# mavic gel 280 wheels



## ridewt (Jan 14, 2002)

I'm thinking of building up some light race wheels with Mavic 280s. I have one NOS 36 hole and another is a 28 hole that is already laced into a front wheel with probably a 7 to 9 year old Dura Ace front hub. So, what would you recommend for hubs? I've thought of Tune and American Classic but I don't even know if the AC come in 36 hole drillings. Also, I weigh about 174 and am 6',3". I don't tend to break equipment very often, probably because I like to spin rather than mash gears. Anyway, if you think the 280 on the rear is crazy for a race only wheel, let me know. I think I also have another Fiame Ergal laced to an older wheel and I could take that too for the build to get another 36 hole rim. Thanks.


----------



## Juanmoretime (Nov 24, 2001)

The Tune hub would give you a stiffer wheel since the brace angle would be better with the wider spaced hub flanges. Its a race only wheel and with the right hub and spokes you should be fine at your height and weight.


----------



## ridewt (Jan 14, 2002)

*Tune hubs*

Thanks for your response. Can you give me some advice on where to find the Tune hubs at a good price?


----------



## Juanmoretime (Nov 24, 2001)

There is no deals on Tune and they are very hard to get. I know since I do have one set of wheels with Tune.hubs.

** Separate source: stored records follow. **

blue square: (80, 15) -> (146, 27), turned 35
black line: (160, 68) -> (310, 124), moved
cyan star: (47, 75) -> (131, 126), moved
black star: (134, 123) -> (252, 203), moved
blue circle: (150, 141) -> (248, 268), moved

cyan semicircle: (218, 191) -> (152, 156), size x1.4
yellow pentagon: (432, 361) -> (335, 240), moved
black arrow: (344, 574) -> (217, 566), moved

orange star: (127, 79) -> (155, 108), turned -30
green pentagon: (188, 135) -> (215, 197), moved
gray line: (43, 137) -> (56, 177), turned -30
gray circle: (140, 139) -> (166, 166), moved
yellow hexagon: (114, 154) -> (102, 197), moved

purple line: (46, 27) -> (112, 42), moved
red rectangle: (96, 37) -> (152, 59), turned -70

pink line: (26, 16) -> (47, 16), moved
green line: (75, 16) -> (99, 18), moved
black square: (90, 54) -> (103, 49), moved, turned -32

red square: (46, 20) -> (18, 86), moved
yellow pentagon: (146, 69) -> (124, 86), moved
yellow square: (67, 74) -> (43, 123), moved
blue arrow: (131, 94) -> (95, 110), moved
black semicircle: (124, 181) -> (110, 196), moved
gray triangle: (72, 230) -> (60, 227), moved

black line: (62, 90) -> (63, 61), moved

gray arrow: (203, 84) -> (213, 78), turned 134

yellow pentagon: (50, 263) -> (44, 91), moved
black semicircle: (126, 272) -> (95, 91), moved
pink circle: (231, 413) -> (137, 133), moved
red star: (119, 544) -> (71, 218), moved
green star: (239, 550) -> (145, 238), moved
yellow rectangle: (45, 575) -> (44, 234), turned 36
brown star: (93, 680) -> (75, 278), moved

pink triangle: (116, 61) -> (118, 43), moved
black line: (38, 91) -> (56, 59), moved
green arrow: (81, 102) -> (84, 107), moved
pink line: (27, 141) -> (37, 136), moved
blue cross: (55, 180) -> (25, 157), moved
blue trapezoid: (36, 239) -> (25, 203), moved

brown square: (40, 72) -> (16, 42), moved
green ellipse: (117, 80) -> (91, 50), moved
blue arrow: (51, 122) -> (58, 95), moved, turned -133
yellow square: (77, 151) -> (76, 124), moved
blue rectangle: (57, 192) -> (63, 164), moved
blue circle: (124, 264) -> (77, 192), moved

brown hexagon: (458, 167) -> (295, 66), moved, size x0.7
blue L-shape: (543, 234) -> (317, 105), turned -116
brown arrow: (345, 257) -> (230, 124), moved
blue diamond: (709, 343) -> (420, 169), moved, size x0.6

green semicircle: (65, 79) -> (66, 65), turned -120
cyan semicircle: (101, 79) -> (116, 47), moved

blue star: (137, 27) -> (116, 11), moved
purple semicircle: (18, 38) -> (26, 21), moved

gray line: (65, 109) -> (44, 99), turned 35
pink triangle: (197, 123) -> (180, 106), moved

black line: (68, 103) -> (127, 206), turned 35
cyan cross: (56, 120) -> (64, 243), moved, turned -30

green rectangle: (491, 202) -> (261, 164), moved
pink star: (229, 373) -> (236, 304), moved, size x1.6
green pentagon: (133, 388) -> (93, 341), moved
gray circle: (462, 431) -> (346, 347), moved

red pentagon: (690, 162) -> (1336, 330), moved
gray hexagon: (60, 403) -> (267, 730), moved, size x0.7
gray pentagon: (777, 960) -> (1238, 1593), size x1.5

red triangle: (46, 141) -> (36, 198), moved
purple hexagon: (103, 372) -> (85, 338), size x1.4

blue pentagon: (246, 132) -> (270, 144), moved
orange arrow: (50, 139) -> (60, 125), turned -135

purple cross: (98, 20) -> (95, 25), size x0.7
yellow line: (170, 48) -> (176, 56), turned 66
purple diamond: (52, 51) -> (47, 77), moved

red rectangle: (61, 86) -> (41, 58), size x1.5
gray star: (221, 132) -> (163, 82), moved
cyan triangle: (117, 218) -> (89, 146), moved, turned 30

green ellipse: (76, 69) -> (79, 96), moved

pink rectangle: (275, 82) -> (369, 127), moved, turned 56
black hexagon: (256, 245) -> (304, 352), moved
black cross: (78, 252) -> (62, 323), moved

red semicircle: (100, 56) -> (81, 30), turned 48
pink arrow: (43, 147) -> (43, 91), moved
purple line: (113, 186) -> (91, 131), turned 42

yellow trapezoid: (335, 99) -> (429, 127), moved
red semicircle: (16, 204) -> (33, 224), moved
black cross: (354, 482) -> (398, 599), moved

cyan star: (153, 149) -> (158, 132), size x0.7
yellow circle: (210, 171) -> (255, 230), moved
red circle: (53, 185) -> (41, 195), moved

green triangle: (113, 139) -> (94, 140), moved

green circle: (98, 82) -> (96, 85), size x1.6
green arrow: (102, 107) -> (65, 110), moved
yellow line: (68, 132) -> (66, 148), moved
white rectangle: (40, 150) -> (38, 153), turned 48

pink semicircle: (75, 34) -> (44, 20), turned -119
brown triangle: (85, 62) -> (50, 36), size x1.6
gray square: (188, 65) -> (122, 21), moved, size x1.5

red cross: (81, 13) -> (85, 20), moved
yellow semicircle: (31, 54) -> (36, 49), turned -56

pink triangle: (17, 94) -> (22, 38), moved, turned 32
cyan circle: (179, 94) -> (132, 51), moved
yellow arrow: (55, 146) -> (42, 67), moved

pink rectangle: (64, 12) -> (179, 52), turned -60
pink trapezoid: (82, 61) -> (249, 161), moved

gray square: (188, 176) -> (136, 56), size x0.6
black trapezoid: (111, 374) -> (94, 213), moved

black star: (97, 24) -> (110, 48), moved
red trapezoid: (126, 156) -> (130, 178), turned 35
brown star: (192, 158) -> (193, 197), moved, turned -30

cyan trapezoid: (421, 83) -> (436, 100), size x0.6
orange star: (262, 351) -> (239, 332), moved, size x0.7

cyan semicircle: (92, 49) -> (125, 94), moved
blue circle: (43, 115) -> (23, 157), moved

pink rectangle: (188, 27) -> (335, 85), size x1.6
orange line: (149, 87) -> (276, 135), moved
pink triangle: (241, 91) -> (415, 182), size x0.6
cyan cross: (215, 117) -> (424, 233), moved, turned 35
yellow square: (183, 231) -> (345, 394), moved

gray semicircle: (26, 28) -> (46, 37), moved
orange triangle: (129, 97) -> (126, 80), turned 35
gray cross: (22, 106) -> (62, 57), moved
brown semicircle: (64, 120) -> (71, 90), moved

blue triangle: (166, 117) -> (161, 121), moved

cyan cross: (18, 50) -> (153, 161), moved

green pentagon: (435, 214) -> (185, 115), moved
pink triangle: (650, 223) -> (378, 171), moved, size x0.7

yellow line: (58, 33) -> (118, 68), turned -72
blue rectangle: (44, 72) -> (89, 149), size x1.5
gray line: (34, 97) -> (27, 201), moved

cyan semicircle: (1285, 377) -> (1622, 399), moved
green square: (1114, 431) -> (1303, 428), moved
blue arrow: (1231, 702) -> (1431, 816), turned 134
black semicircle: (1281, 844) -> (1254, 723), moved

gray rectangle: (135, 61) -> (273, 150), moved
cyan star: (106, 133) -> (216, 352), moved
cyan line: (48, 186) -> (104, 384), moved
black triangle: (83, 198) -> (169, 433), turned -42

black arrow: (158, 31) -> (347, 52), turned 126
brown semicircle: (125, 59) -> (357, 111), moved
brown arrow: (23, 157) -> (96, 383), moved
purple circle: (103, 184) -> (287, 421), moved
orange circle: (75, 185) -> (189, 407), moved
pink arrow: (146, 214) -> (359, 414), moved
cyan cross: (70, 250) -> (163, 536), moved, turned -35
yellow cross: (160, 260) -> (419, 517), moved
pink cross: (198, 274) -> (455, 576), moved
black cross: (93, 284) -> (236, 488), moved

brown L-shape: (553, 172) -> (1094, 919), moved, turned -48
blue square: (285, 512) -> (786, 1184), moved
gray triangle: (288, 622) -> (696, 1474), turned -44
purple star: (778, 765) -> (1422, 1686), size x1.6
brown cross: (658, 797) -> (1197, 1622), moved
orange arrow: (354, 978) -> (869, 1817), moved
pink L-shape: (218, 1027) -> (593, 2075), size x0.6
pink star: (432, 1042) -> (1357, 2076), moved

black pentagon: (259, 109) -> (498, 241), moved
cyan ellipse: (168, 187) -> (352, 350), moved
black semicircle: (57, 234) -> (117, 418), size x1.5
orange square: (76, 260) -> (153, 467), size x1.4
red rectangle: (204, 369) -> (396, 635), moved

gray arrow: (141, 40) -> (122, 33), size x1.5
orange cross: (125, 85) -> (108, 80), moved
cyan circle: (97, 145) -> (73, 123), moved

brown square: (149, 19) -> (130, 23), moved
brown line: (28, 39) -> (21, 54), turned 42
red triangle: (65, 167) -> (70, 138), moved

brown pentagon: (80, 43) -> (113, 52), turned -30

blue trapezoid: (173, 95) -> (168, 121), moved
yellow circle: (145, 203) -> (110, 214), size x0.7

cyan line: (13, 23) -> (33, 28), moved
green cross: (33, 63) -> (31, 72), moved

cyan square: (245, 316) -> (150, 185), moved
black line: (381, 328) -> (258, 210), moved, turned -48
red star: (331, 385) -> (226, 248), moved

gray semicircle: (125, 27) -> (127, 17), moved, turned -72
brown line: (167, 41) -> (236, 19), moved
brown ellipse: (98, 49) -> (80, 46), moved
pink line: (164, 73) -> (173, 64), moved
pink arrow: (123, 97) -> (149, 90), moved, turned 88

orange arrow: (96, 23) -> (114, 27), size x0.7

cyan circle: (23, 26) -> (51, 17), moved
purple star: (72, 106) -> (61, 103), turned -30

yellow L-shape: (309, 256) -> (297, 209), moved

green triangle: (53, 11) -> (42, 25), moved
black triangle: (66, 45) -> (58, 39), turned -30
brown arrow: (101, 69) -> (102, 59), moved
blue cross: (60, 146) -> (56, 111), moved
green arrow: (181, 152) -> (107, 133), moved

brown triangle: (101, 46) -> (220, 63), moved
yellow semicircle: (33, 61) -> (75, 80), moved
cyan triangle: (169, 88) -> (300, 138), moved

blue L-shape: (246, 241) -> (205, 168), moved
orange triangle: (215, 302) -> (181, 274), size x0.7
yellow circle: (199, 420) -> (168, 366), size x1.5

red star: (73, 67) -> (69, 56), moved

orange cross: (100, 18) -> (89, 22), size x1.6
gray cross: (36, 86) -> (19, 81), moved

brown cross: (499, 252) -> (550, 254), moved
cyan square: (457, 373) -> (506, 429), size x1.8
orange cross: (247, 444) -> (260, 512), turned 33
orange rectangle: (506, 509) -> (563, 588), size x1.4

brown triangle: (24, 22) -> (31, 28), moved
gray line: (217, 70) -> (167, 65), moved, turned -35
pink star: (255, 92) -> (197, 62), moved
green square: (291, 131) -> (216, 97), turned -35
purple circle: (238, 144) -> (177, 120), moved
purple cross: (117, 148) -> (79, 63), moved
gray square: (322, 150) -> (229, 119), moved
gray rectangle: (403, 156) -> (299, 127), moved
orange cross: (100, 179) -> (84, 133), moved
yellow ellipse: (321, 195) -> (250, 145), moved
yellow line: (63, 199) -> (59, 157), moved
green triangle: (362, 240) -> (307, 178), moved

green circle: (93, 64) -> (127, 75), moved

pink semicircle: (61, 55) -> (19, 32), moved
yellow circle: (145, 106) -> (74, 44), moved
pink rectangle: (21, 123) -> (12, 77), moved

If you are a Shimano user Coloradocyclist has both Dura Ace and Ultegra rear hubs on sale that would also be a very good option. Dura Ace are very dependable and pretty light.


----------



## wasfast (Feb 3, 2004)

Contact Alchemy Bicycle Works in New Mexico. Jeremy is the US distributor. He can give you some information on stocking dealers I'm sure.


----------



## ridewt (Jan 14, 2002)

*Campy user*

I use Campy so the Shimano hubs won't be an option. I'm not a total weight weenie so I'm open to the idea of using Campy Record hubs but I'm somewhat curious about how light a set of wheels I can build with these two GEL 280 rims that I have already. As you mentioned before, one issue is that people have told me that the old school rims were not designed with the dishing issues of 10 speed rear hubs so any hub, like the Tune that you mentioned, that helps deal with that issue would be all the better. Also, I'm not sure I want to shell out major bucks for a set of hubs. If there is something that is lighter than campy but maybe not so expensive as Tune, I would be interested in that too.


----------



## sevencycle (Apr 23, 2006)

ridewt said:


> I'm thinking of building up some light race wheels with Mavic 280s. I have one NOS 36 hole and another is a 28 hole that is already laced into a front wheel with probably a 7 to 9 year old Dura Ace front hub. So, what would you recommend for hubs? I've thought of Tune and American Classic but I don't even know if the AC come in 36 hole drillings. Also, I weigh about 174 and am 6',3". I don't tend to break equipment very often, probably because I like to spin rather than mash gears. Anyway, if you think the 280 on the rear is crazy for a race only wheel, let me know. I think I also have another Fiame Ergal laced to an older wheel and I could take that too for the build to get another 36 hole rim. Thanks.


I raced on Gel 280's for years. Sidewalls are very thin and deform. Brake's will pulse. Great climbing rims and not great hi speed (braking) choice.:thumbsup:


----------



## takmanjapan (Mar 24, 2004)

*TakmanJapan says...*

I built a set of mavic wheels with GEL280 rims, 550 front hub and a 571/2 rear freehub. Was 32 hole and had DT revolutions and aluminum nipples. I thought they were a really good wheelset and they lasted several seasons. The last season or so the rear wheel went out of true fairly quickly but they did see some pretty good abuse on the way to work and back. 

Ft weight -615grams
Rear weight -810 grams

I noticed none of the braking problems a previous poster mentioned.

Takmanjapan


----------



## jhamlin38 (Oct 29, 2005)

Those rims were Standard issue in the pro peleton in the eighties and I think early nineties. If it was good enough for them, why not? Do it and report how they're working out.


----------



## wasfast (Feb 3, 2004)

The combination back then was GL280 on the front, GL330 on the rear. At 174, I'd be a bit concerned if you hit a road hazard like RR tracks, chuckhole etc.


----------



## ultimobici (Jul 16, 2005)

jhamlin38 said:


> Those rims were Standard issue in the pro peleton in the eighties and I think early nineties. If it was good enough for them, why not? Do it and report how they're working out.


Unlikely as SSC's & GP4's were the standard. GL330's & GEL280's were TT & mountain stage rims or special race rims.


----------